Courts, therefore, cannot escape the task of fixing the limits within which the accused legitimately may seek a jury partial to his interests. Intimidation, threats, and other forms of duress obviously are not immunized by either the First or the Sixth Amendment. Broadly speaking, the issue before us in this case is whether the “lobbying efforts” by the attorneys of those here accused of espionage as reflected by the record before us could transgress these limits. I am prepared to accept the conclusion that they could.

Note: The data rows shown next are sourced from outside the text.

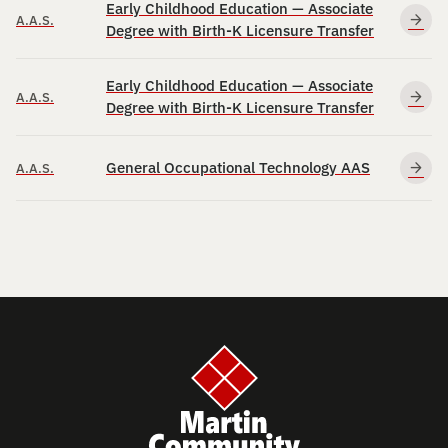
Early Childhood Education — Associate
A.A.S.
Degree with Birth-K Licensure Transfer
Early Childhood Education — Associate
A.A.S.
Degree with Birth-K Licensure Transfer
General Occupational Technology AAS
A.A.S.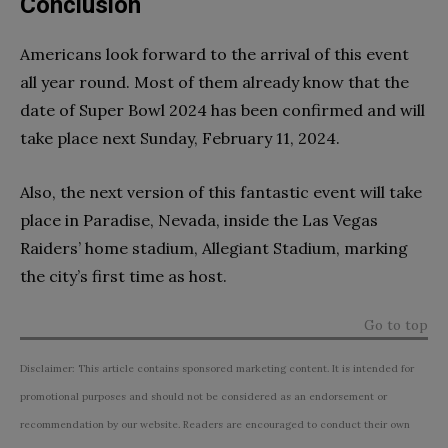
Conclusion
Americans look forward to the arrival of this event
all year round. Most of them already know that the
date of Super Bowl 2024 has been confirmed and will
take place next Sunday, February 11, 2024.
Also, the next version of this fantastic event will take
place in Paradise, Nevada, inside the Las Vegas
Raiders’ home stadium, Allegiant Stadium, marking
the city’s first time as host.
Go to top
Disclaimer: This article contains sponsored marketing content. It is intended for
promotional purposes and should not be considered as an endorsement or
recommendation by our website. Readers are encouraged to conduct their own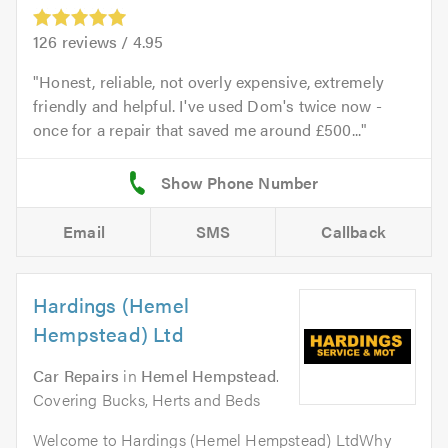
126
reviews /
4.95
Honest, reliable, not overly expensive, extremely
friendly and helpful. I've used Dom's twice now -
once for a repair that saved me around £500...
Email
SMS
Callback
Hardings (Hemel
Hempstead) Ltd
Car Repairs
in
Hemel Hempstead
.
Covering Bucks, Herts and Beds
Welcome to Hardings (Hemel Hempstead) LtdWhy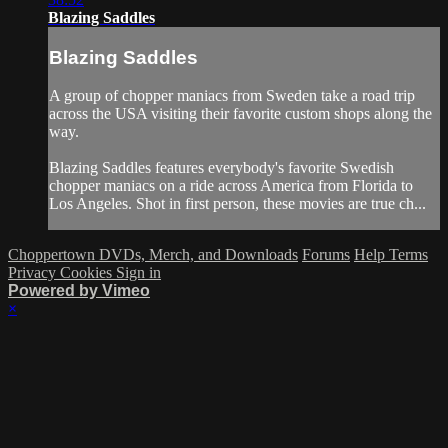
Blazing Saddles
Blazing Saddles
A group of chopper maniacs from Sweden take a road trip
across the USA visiting their favorite custom shops along the
way.
Blazing Saddles features everybody's favorite Swedish
chopper maniacs on a ride across America from Florida to
Los Angeles. Shot in first person, these movies are true ch...
Choppertown DVDs, Merch, and Downloads
Forums
Help
Terms
Privacy
Cookies
Sign in
Powered by Vimeo
×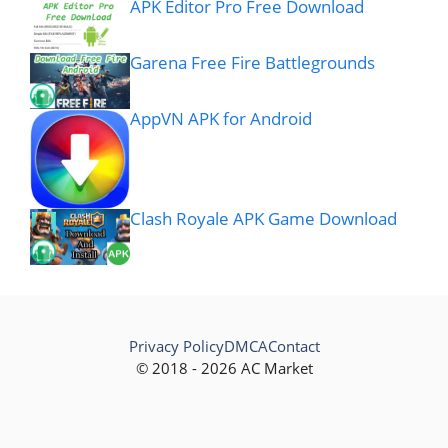
APK Editor Pro Free Download
Garena Free Fire Battlegrounds
AppVN APK for Android
Clash Royale APK Game Download
Privacy Policy
DMCA
Contact
© 2018 - 2026 AC Market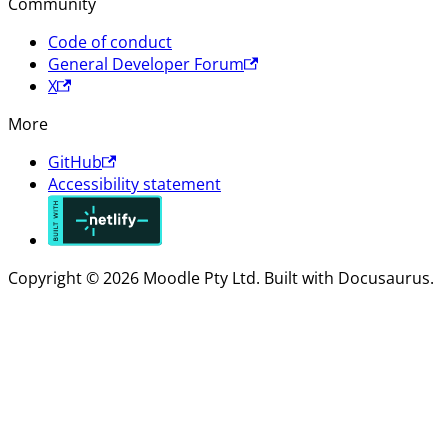
Community
Code of conduct
General Developer Forum
X
More
GitHub
Accessibility statement
Copyright © 2026 Moodle Pty Ltd. Built with Docusaurus.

In reaching that conclusion, I must point out, as does Judge Beezer, that although the Sixth Amendment does not guarantee that the people of this nation will witness a fair trial before an impartial jury, the people expect such a trial. Moreover, the court should make a reasonable effort to provide precisely what the people expect. In doing so, it must not confuse that expectation with a public lust for a verdict of guilty.
Evenhanded treatment of the prosecutor and defense counsel no doubt tends to reinforce the public’s perception that the trial is fair. Evenhandedness, however, is not required by the Sixth Amendment. Prosecutors may be subjected in gag orders to more stringent restraints than are defense counsel. The balance here is between the right of the accused to an impartial jury and the expectation of the people that the jury is impartial. If evenhandedness is to be put aside, it is the accused that must be favored. The ideal, of course, is a fair trial before an impartial jury. A properly limited gag order directed at prosecutors and defense counsel can be helpful in achieving this end.
Speech by those parties, to repeat, can destroy the impartiality of a jury and make a fair trial impossible. It happens infrequently, but it is possible. The result may favor the accused or the state. It is a result that cannot be avoided by muzzling the press in advance of the trial. See C.B.S. v. United States District Court for the Central District of California, 729 F.2d 1174 (9th Cir.1984); Associated Press v. United States District Court for the Central District of California, 705 F.2d 1143 (9th Cir.1983). Gag orders, such as here involved, present the issue whether the speech of attorneys can be restrained to reduce the risk of elimination by the press of the possibility of a fair trial before an impartial jury. The Supreme Court has told us that courts can restrain such speech. See Nebraska Press Association v. Stuart, 427 U.S. 539, 96 S.Ct. 2791, 49 L.Ed.2d 683 (1976); Sheppard v. Maxwell, 384 U.S. 333, 358-62, 86 S.Ct. 1507, 1519-22, 16 L.Ed.2d 600 (1966). The restraint, *603however, must be precisely drawn. Judge Beezer clearly has indicated how this should be accomplished.
The balance that should be struck is between First Amendment rights, the Sixth Amendment rights of the accused, and the public’s expectation that the trial will be fair and before an impartial jury. This sort of delicate balancing should be undertaken reluctantly; but when provoked by attorneys, whether prosecutors or defenders, who seek by use of the press to obtain as partial a jury as possible, courts must respond.